With a three engine line up of one diesel, one petrol and one petrol hybrid - S 350 BlueTEC, S 400 Hybrid and S 500 - the new range also offers two trim choices of SE Line and AMG Line, as well as the standard and long wheelbase options, with UK production commencing in September ahead of deliveries in October.








The new S-Class offers up to a nine per cent increase in power over the outgoing W 221 model (to 333 hp for the S 400 Hybrid), 18 per cent reduction in CO2 (147 g/km for the S 400 Hybrid) and 22 per cent improvement in fuel consumption (44.8 mpg for the S 400 Hybrid).

Improved levels of standard equipment over the already impressive outgoing 
S-Class, includes the addition of a reversing camera, COMAND Online NTG 5, full LED Intelligent Light System, DAB digital radio and Keyless Start.










Additional new equipment for the S-Class includes Magic Vision Control, the innovative wash/wipe system that applies washer fluid directly in front of the wiper blades to minimise waste and obstruction to the driver, enhanced AirMATIC full air suspension system with continuously adaptive damping control delivering a composed ride while retaining the ability to lower at speed (by 10 mm at 70 mph and a further 10 mm at over 100 mph) or rise by 30mm should it be required during low speed manoeuvres, and COMAND Online 
NTG 5 - the latest generation of telematics - all as standard.

The Magic Body Control suspension system debuts on the new S-Class - an option on the S 500 (£4,340). Linked to the new Road Surface Scan system, Magic Body Control uses a stereo camera located on the top edge of the windscreen to scan the road up to 15-metres ahead, allowing it to model a precise image of the road surface.









The system then uses this image to calculate if any action is required to react to uneven road surfaces. Should this be the case, the damping characteristics of each wheel can be influenced by Magic Body Control through the use of hydraulics operating at a pressure of 200 bar in a fraction of a second. This counteracts the pitching, rolling and lifting motions felt on uneven roads, creating unprecedented ride comfort.

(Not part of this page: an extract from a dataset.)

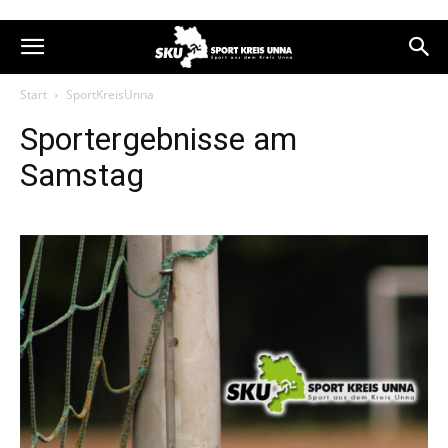
Start
SportKreisUnna
Sportergebnisse am
Samstag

Providing comfort, class-leading refinement and entertainment systems is the innovative new interior of the S-Class, equipped as standard with a pair of high-resolution TFT screens measuring 307 mm diagonally. They relay key vehicle information as well as allowing quick, intuitive access to the most sophisticated system of its kind, from the optional 1,540 watt Burmester 3D surround sound system with 24 specially designed speakers, 24 amplifier channels and three speakers integrated into the headlining (£6,430) to the range of perfumes emitted by the Air-Balance Package (£360) - a further function of which is the ionisation of the air entering the vehicle, passing through a filter system to improve the quality of the air and remove pollutants.

Three different seat packages are available in the rear - ranging from three seats finished in high quality leather to two individual seats complete with the ability seats to recline to an angle of 43.5 degrees. Furthermore, the seats can, if desired, simulate a hot stone massage for even greater comfort and the armrests can be heated.

With all the improvements in technology, in equipment, safety systems and efficiency, the new S-Class accounts for only a two per cent rise in price for the S 350 BlueTEC SE Line over the outgoing car. Prices start from £62,650 OTR for the S 350 BlueTEC SE Line, rising to £65,650 OTR for the S 350 BlueTEC L SE Line, £69,650 OTR for the S 400 Hybrid L SE Line and £88,130 OTR for the S 500 L AMG Line.


----------



## Jdm boy (May 13, 2011)

Sounds very comfortable and 24 speakers!!! That's alot of speakers lol 


Prob in the wrong section I'd imagine unless I'm missing something


----------



## JordanE (Jun 26, 2013)

Lush


----------



## PerryGunn (Sep 27, 2012)

WHIZZER said:


> ...to the range of perfumes emitted by the Air-Balance Package (£360)...


:doublesho

It's a bit like the 'I can't believe they invented it!' slots on The Simpsons


----------